*** Opening Information provided ***
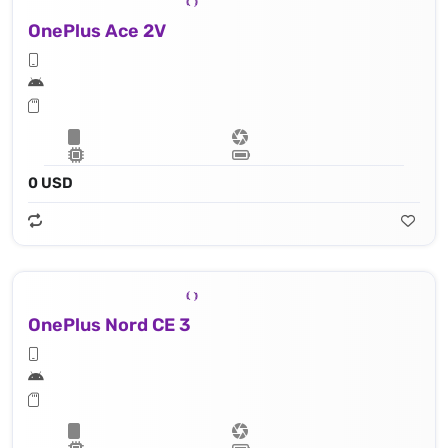
OnePlus Ace 2V
0 USD
OnePlus Nord CE 3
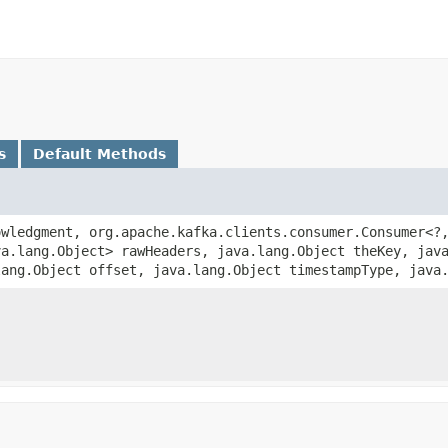
s
Default Methods
wledgment, org.apache.kafka.clients.consumer.Consumer<?,
va.lang.Object> rawHeaders, java.lang.Object theKey, jav
lang.Object offset, java.lang.Object timestampType, java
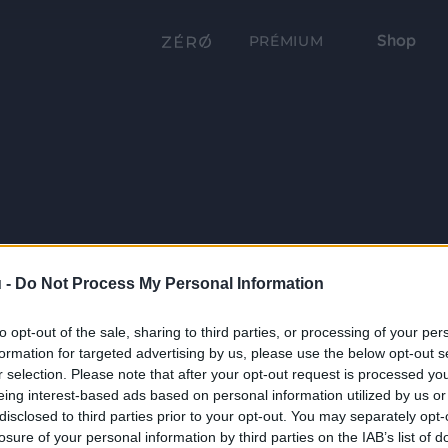
Shop
PRÉMIUM
 -
Do Not Process My Personal Information
to opt-out of the sale, sharing to third parties, or processing of your per
formation for targeted advertising by us, please use the below opt-out s
r selection. Please note that after your opt-out request is processed y
eing interest-based ads based on personal information utilized by us or
disclosed to third parties prior to your opt-out. You may separately opt-
losure of your personal information by third parties on the IAB’s list of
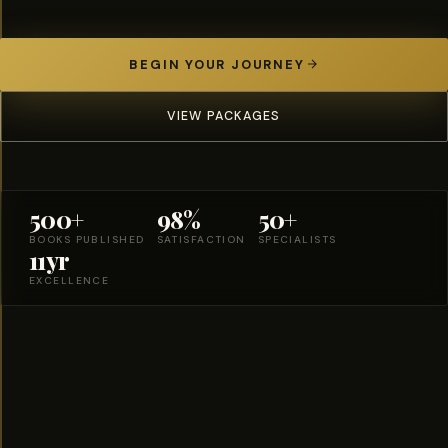
BEGIN YOUR JOURNEY
VIEW PACKAGES
500+
98%
50+
BOOKS PUBLISHED
SATISFACTION
SPECIALISTS
11yr
EXCELLENCE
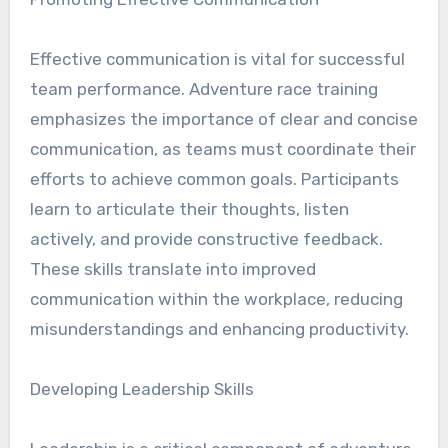
Effective communication is vital for successful
team performance. Adventure race training
emphasizes the importance of clear and concise
communication, as teams must coordinate their
efforts to achieve common goals. Participants
learn to articulate their thoughts, listen
actively, and provide constructive feedback.
These skills translate into improved
communication within the workplace, reducing
misunderstandings and enhancing productivity.
Developing Leadership Skills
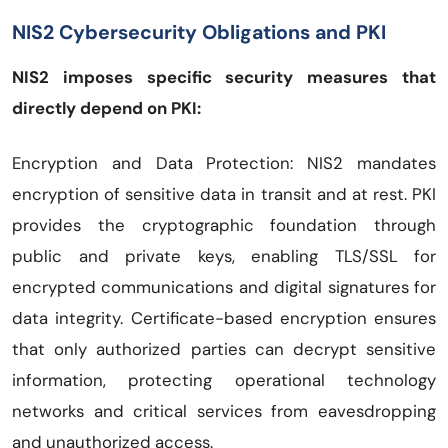
NIS2 Cybersecurity Obligations and PKI
NIS2 imposes specific security measures that
directly depend on PKI:
Encryption and Data Protection: NIS2 mandates
encryption of sensitive data in transit and at rest. PKI
provides the cryptographic foundation through
public and private keys, enabling TLS/SSL for
encrypted communications and digital signatures for
data integrity. Certificate-based encryption ensures
that only authorized parties can decrypt sensitive
information, protecting operational technology
networks and critical services from eavesdropping
and unauthorized access.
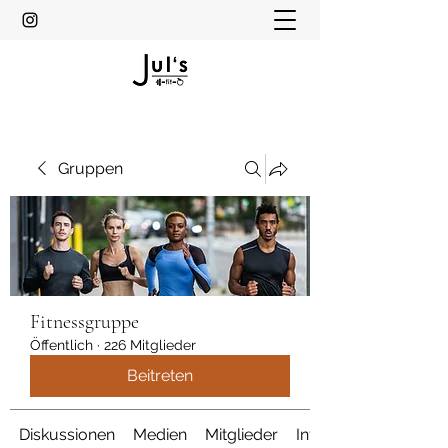
Gruppen
Fitnessgruppe
Öffentlich
·
226 Mitglieder
Beitreten
Diskussionen
Medien
Mitglieder
Info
*** Closing Information provided ***
== Task details ==
Could you transcribe all of the data exactly and omit the pictures?

== Problem solution ==
OnePlus Ace 2V
0 USD
OnePlus Nord CE 3
s
Default Methods
wledgment, org.apache.kafka.clients.consumer.Consumer<?,
va.lang.Object> rawHeaders, java.lang.Object theKey, jav
lang.Object offset, java.lang.Object timestampType, java
Shop
PRÉMIUM
 -
Do Not Process My Personal Information
to opt-out of the sale, sharing to third parties, or processing of your per
formation for targeted advertising by us, please use the below opt-out s
r selection. Please note that after your opt-out request is processed y
eing interest-based ads based on personal information utilized by us or
disclosed to third parties prior to your opt-out. You may separately opt-
losure of your personal information by third parties on the IAB’s list of
BEGIN YOUR JOURNEY
VIEW PACKAGES
500+
98%
50+
BOOKS PUBLISHED
SATISFACTION
SPECIALISTS
11yr
EXCELLENCE
Effective communication is vital for successful
team performance. Adventure race training
emphasizes the importance of clear and concise
communication, as teams must coordinate their
efforts to achieve common goals. Participants
learn to articulate their thoughts, listen
actively, and provide constructive feedback.
These skills translate into improved
communication within the workplace, reducing
misunderstandings and enhancing productivity.
Developing Leadership Skills
NIS2 Cybersecurity Obligations and PKI
NIS2 imposes specific security measures that
directly depend on PKI:
Encryption and Data Protection: NIS2 mandates
encryption of sensitive data in transit and at rest. PKI
provides the cryptographic foundation through
public and private keys, enabling TLS/SSL for
encrypted communications and digital signatures for
data integrity. Certificate-based encryption ensures
that only authorized parties can decrypt sensitive
information, protecting operational technology
networks and critical services from eavesdropping
and unauthorized access.
Gruppen
Fitnessgruppe
Öffentlich
·
226 Mitglieder
Beitreten
Diskussionen
Medien
Mitglieder
Info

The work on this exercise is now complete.